• Exercise prompt: Text only, exactly as given: reproduce the entries below without their pictures.

• Material shown:
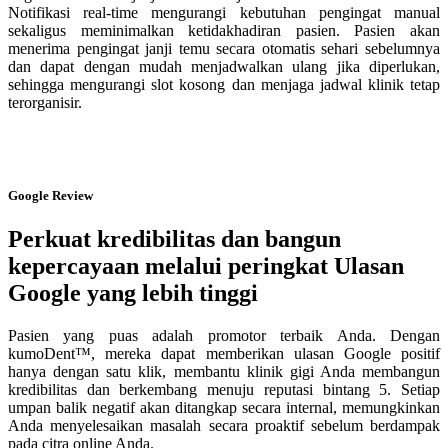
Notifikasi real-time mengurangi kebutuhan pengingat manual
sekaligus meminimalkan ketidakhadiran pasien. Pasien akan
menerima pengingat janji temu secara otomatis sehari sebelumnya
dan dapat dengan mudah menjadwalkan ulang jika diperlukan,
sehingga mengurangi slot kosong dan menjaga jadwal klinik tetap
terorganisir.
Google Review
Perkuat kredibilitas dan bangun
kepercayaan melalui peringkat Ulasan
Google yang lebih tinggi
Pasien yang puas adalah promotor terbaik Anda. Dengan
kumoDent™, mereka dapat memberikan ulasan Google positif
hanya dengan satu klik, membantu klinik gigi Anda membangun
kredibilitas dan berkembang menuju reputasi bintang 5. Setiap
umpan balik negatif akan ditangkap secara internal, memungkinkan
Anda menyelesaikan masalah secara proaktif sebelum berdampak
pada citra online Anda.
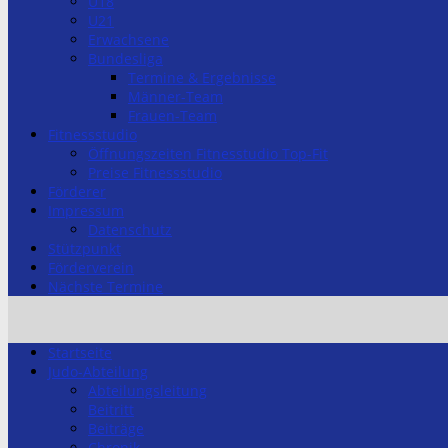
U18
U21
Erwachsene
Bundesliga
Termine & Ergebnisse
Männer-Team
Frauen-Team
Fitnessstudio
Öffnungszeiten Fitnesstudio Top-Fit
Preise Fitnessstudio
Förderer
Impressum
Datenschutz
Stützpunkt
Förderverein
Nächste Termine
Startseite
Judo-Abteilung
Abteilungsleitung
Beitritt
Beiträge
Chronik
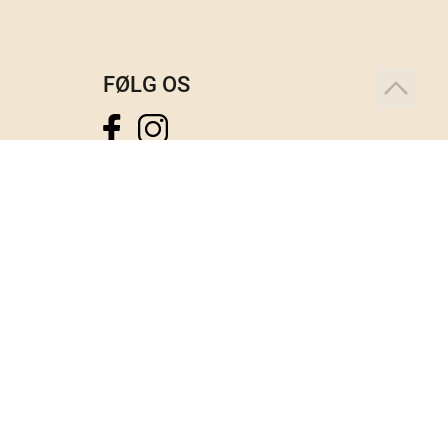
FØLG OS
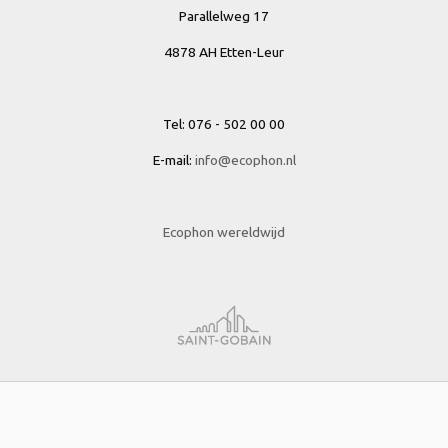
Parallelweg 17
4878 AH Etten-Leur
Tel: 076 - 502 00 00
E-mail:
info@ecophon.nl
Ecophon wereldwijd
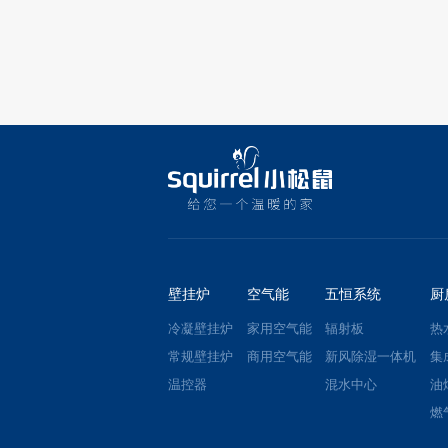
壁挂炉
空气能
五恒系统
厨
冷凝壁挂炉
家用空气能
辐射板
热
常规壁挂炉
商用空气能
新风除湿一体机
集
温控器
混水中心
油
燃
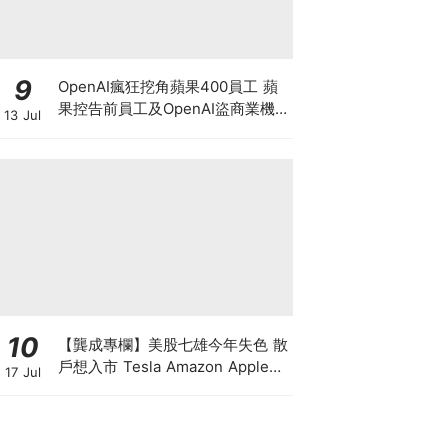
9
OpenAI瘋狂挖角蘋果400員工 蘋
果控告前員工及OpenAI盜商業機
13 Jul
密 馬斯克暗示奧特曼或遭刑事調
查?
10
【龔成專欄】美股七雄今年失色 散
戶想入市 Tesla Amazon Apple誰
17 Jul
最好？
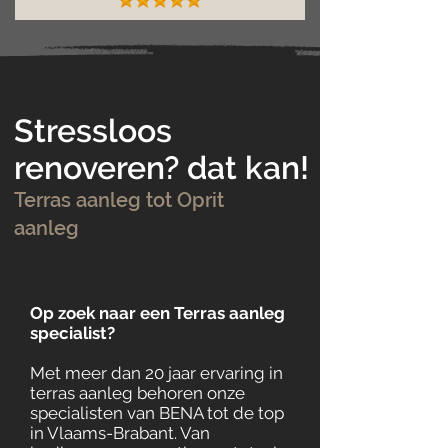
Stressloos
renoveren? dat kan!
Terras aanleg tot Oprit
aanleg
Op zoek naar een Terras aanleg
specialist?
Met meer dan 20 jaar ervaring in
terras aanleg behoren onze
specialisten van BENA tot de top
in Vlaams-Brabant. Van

• Written answer:
Notifikasi real-time mengurangi kebutuhan pengingat manual
sekaligus meminimalkan ketidakhadiran pasien. Pasien akan
menerima pengingat janji temu secara otomatis sehari sebelumnya
dan dapat dengan mudah menjadwalkan ulang jika diperlukan,
sehingga mengurangi slot kosong dan menjaga jadwal klinik tetap
terorganisir.
Google Review
Perkuat kredibilitas dan bangun
kepercayaan melalui peringkat Ulasan
Google yang lebih tinggi
Pasien yang puas adalah promotor terbaik Anda. Dengan
kumoDent™, mereka dapat memberikan ulasan Google positif
hanya dengan satu klik, membantu klinik gigi Anda membangun
kredibilitas dan berkembang menuju reputasi bintang 5. Setiap
umpan balik negatif akan ditangkap secara internal, memungkinkan
Anda menyelesaikan masalah secara proaktif sebelum berdampak
pada citra online Anda.
U18
U21
Erwachsene
Bundesliga
Termine & Ergebnisse
Männer-Team
Frauen-Team
Fitnessstudio
Öffnungszeiten Fitnesstudio Top-Fit
Preise Fitnessstudio
Förderer
Impressum
Datenschutz
Stützpunkt
Förderverein
Nächste Termine
Startseite
Judo-Abteilung
Abteilungsleitung
Beitritt
Beiträge
Chronik
FØLG OS
Parallelweg 17
4878 AH Etten-Leur
Tel: 076 - 502 00 00
E-mail:
info@ecophon.nl
Ecophon wereldwijd
壁挂炉
空气能
五恒系统
厨
冷凝壁挂炉
家用空气能
辐射板
热
常规壁挂炉
商用空气能
新风除湿一体机
集
温控器
混水中心
油
燃
9
OpenAI瘋狂挖角蘋果400員工 蘋
果控告前員工及OpenAI盜商業機
13 Jul
密 馬斯克暗示奧特曼或遭刑事調
查?
10
【龔成專欄】美股七雄今年失色 散
戶想入市 Tesla Amazon Apple誰
17 Jul
最好？
Stressloos
renoveren? dat kan!
Terras aanleg tot Oprit
aanleg
Op zoek naar een Terras aanleg
specialist?
Met meer dan 20 jaar ervaring in
terras aanleg behoren onze
specialisten van BENA tot de top
in Vlaams-Brabant. Van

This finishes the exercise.